* Exercise directions *
The result should be the lines from the one that contains "Bảng giá hút mỡ bụng tại Ngã B" to the final line of the entries below, copied exactly and with no pictures.

* Task data *
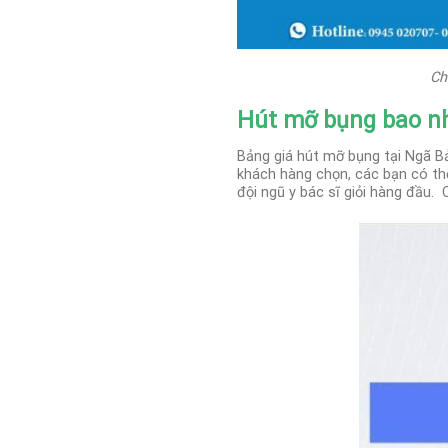
Ch
Hút mỡ bụng bao nh
Bảng giá hút mỡ bụng tại Ngã B
khách hàng chọn, các bạn có thể
đội ngũ y bác sĩ giỏi hàng đầu.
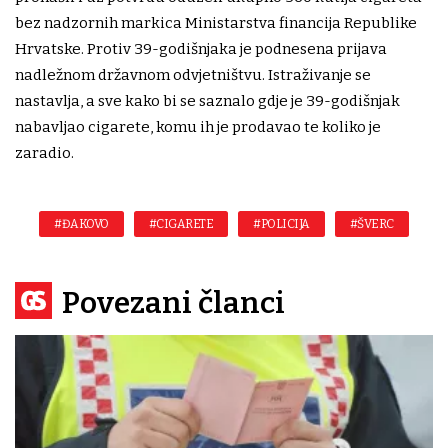
bez nadzornih markica Ministarstva financija Republike
Hrvatske. Protiv 39-godišnjaka je podnesena prijava
nadležnom državnom odvjetništvu. Istraživanje se
nastavlja, a sve kako bi se saznalo gdje je 39-godišnjak
nabavljao cigarete, komu ih je prodavao te koliko je
zaradio.
#ĐAKOVO
#CIGARETE
#POLICIJA
#ŠVERC
Povezani članci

* Written reply *
Bảng giá hút mỡ bụng tại Ngã B
khách hàng chọn, các bạn có thể
đội ngũ y bác sĩ giỏi hàng đầu.
bez nadzornih markica Ministarstva financija Republike
Hrvatske. Protiv 39-godišnjaka je podnesena prijava
nadležnom državnom odvjetništvu. Istraživanje se
nastavlja, a sve kako bi se saznalo gdje je 39-godišnjak
nabavljao cigarete, komu ih je prodavao te koliko je
zaradio.
#ĐAKOVO
#CIGARETE
#POLICIJA
#ŠVERC
Povezani članci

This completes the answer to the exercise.